Recent

Author Topic: extreamly slow text file loading (55,000 lines text) into listbox  (Read 24142 times)

luthepa1

  • New Member
  • *
  • Posts: 15
Hi all,

I was hoping someone could help me understand why and/or advise the best way to carry out my task at hand.  I have an instrument I service for my company that creates text log files of every device command sent to and reply from and starts a new log once the actual working log file reaches 4MB in size.  Well each field is comma separated so I guess you would call this a csv file.  The instrument records roughly 6-10 command per millisecond.  I have software on windows to review log files and filter them which I use to track down the root cause of when there are instrument errors/failure.  Ok so I am writing my own log reviewer app in Lazarus because I want extra features to help speed up troubleshooting and think I can make a better app.

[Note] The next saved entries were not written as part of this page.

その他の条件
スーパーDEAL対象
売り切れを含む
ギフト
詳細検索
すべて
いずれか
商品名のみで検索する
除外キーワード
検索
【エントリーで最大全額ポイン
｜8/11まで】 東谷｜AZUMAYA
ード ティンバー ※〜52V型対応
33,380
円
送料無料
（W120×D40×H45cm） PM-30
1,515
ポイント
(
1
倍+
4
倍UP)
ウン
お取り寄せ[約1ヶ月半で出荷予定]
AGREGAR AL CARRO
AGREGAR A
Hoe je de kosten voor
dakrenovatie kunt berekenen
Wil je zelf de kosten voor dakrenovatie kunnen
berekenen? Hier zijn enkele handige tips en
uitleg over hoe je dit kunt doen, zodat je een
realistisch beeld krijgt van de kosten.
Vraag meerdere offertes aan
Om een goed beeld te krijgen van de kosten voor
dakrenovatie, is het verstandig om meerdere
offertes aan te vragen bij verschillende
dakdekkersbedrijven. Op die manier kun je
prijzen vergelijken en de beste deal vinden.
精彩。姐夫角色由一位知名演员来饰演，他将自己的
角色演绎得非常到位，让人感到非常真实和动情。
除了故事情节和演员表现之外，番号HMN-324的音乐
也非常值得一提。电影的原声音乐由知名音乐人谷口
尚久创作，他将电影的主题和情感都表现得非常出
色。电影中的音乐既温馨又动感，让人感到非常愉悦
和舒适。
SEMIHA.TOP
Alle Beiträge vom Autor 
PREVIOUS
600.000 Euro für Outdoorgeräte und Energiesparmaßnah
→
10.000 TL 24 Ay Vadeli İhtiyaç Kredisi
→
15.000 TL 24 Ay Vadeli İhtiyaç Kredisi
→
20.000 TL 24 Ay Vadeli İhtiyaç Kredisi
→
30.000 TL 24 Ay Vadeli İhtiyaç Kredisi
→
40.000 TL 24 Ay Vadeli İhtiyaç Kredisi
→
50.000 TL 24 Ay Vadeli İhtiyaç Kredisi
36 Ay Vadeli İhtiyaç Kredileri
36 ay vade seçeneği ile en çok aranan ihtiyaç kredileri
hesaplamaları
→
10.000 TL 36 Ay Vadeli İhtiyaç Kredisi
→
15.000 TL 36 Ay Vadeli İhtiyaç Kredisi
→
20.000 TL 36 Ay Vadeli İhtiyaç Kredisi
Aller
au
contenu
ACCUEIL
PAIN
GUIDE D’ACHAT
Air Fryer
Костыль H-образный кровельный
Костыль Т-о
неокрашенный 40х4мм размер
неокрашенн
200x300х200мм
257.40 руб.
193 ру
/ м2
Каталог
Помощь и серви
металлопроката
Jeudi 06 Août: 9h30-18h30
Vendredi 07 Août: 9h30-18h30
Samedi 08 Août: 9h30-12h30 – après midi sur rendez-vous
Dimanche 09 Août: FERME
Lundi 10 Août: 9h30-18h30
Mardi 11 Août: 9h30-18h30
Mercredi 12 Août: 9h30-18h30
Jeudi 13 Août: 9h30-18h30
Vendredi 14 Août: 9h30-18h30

I am developing under Linux Ubuntu 8.1.  My problem I am having is that loading a 4MB text file takes for ever!  Using a textfile variable, assgnfile, reset, readln and closefile method is very slow!!!  I just tried this method to open a 4MB text file (this file is 56,000 lines) and it took 27mins to get to the 26,000th line.  I added a counter to update a label object to tell me what line it was up to.  Also a listbox.items.loadfromfile is painfully slow.  I have also found an example on delphi3000 for a line by line read (http://www.delphi3000.com/articles/article_1363.asp?SK=) but this is still to slow for me (but it was faster).  I run a asus mobo with a core 2 duo E8400 3GHz with 4GB ram and sata 2 hdd.  Then my laptop which is a centrino 1.7Ghz, 500MB ram and maybe sata hdd, using the service software log reviewer app can read this 4MB text file, into its stringlist/stringgrid in 2sec!!!!  Way, way, way faster.

Can anyone shed some light as to what my problem could be or the method more suitable to perform my task?  I started to look a memory mapped file methods but my programming experience is not the high and would require me to do some more learning.  But i am up for learning!  Below is the fastest routine I have made so far.  But I want a 4MB text file loading in seconds no minutes to hours.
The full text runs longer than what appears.